Yaklaşık 22 yıldır Serdivan’da yaşıyorum.
Şimdi yaşadığım evin bulunduğu sokakta hayvan besleyen aileler vardı.
Hiç unutamam…
İlk taşındığımız günlerdi ve çok ciddi mide rahatsızlığı geçiriyordum. 
Komşularımızdan biri bizden nane şekeri istedi. Birkaç gün sonra bir karışım getirip, bunu sabah akşam yememi önerdi. Bizden istediği nane şekerini manda sütüyle karıştırmış, koyu bir çözelti elde etmişti.
Yanlış anlaşılmasın, mide rahatsızlığı olanlar, ‘nane şekeri karışımlı  manda sütü içsin’ demiyorum. O sütün komşularımın ahırında yaşayan hayvanlardan sağıldığını anlatmaya çalışıyorum.
Büyükşehir Yasası ile ahırlar yok oldu.
O sokakta şimdi araç parkından dolayı zor yürünüyor.

Değişim hayvancılığın bitmesiyle sınırlı kalmadı.
Serdivan Sakarya’nın sebze deposu; kenti besleyen beldelerden biri olarak bilinirdi.
Depreme kadar da bu özeliğini sürdürdü.
Sonra o büyük felaket ve ardından gelen yoğun yapılaşma…
Ekili araziler hızla sitelere dönüştü.AVM’ler, kafeler, lokantalarla dolu tüketim kenti oldu.
Hizmet sektörü gelişti, tarımsal üretim azaldı.
Tarım artık Serdivan’da sitelerin bittiği noktadan sonra yapılıyor; Selahiye, Kazımpaşa, Aralık, Çubuklu,Beşevler bölgesinde…
Sapanca Gölü  tarafında ise biraz meyve ve süs bitkiciliği…

Bu anlattıklarım, ekilen alanların giderek azalması herkesin bildiği, konuştuğu bir konu…
Nitekim 31 Mart Yerel Seçimlerinde adayların beyannamesinde de yer aldı.
CHP’nin adayı Zafer Kazan, tarım aleyhine işleyen sürecin kırsal kalkınma hamlesi ile değişeceğini belirtmiş ve ‘Kırsal Kalkınma Bürosu’ kuracağını ilan etmişti.
Kazan,  “Biz Serdivan’ın tarım topraklarını geleceğin arsaları olarak görmüyoruz, bununla birlikte çiftçimizin kazanamadığı için tarım topraklarını ekmekten vazgeçtiğinin de farkındayız. Bu nedenle hem tarımla uğraşan vatandaşımızın geçinebilmesi, kentte yaşayanlarında ucuz gıdaya erişimi için belediye bünyesinde bir Kırsal Kalkınma Bürosu kuracağız ve bu Sakarya’da bir ilk olacak” demişti.

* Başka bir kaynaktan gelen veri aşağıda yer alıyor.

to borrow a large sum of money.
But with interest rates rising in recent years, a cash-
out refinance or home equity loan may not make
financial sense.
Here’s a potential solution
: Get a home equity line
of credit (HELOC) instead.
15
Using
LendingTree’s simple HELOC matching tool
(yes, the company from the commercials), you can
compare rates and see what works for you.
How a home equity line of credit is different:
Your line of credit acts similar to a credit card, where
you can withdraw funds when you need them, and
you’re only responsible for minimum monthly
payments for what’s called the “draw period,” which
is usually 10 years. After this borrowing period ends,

AKP’li Yusuf Alemdar da bu konuda çeşitli kereler konuşmuş son seçimde de vaatlerde bulunmuştu.
Örneğin Eylül 2009’da, belediye başkanlığının ilk yılında İHA’nın servis ettiği bir haberde şöyle diyor Alemdar:
“Serdivan ilçemizi bir yanıyla eğitim, sağlık turizm yöresi, diğer yanıyla da çok verimli tarım arazileri nedeniyle organik tarım üssü yapmak için çalışmalarımız devam etmektedir.” 
Son seçiminden önce, yani ilk sözünden 10 yıl sonra da şöyle bir ifadesi var: “Belediyeler sadece yol, asfalt, kanalizasyon yapmıyor. Üreticiye de destek olmak zorunda. Bu anlayışla biz de üretimden satışa kadar üreticinin yanında olacak bir proje ortaya koyuyoruz. Üreticimize her türlü desteği sağlayacak Organik Köy Pazarı projesini hayata geçireceğiz.”

Ne var ki,  Alemdar’ın belediye duvarına yazdırdığı yeni logo üstte söylediklerini desteklemiyor. Rengarenk logonun her harfini, Serdivan’ı yansıtan görsellerle süslemiş.  Doğal güzellikler, Tarihi Beşköprü, yamaç paraşütü, konut siteleri, araç ve motosiklet yarışları hepsi var ama üretimden yana hiçbir şey göremiyorsunuz. Tarım zaten yok.

Yukarıdaki fotoğrafı çekerken, ‘Tarımdan vazgeçmiş’ dedim.
Yanımdaki arkadaşımın yorumu ise şöyle oldu: ‘Sanmam, tarım kalmadı ki koysun. Belki utanmıştır.”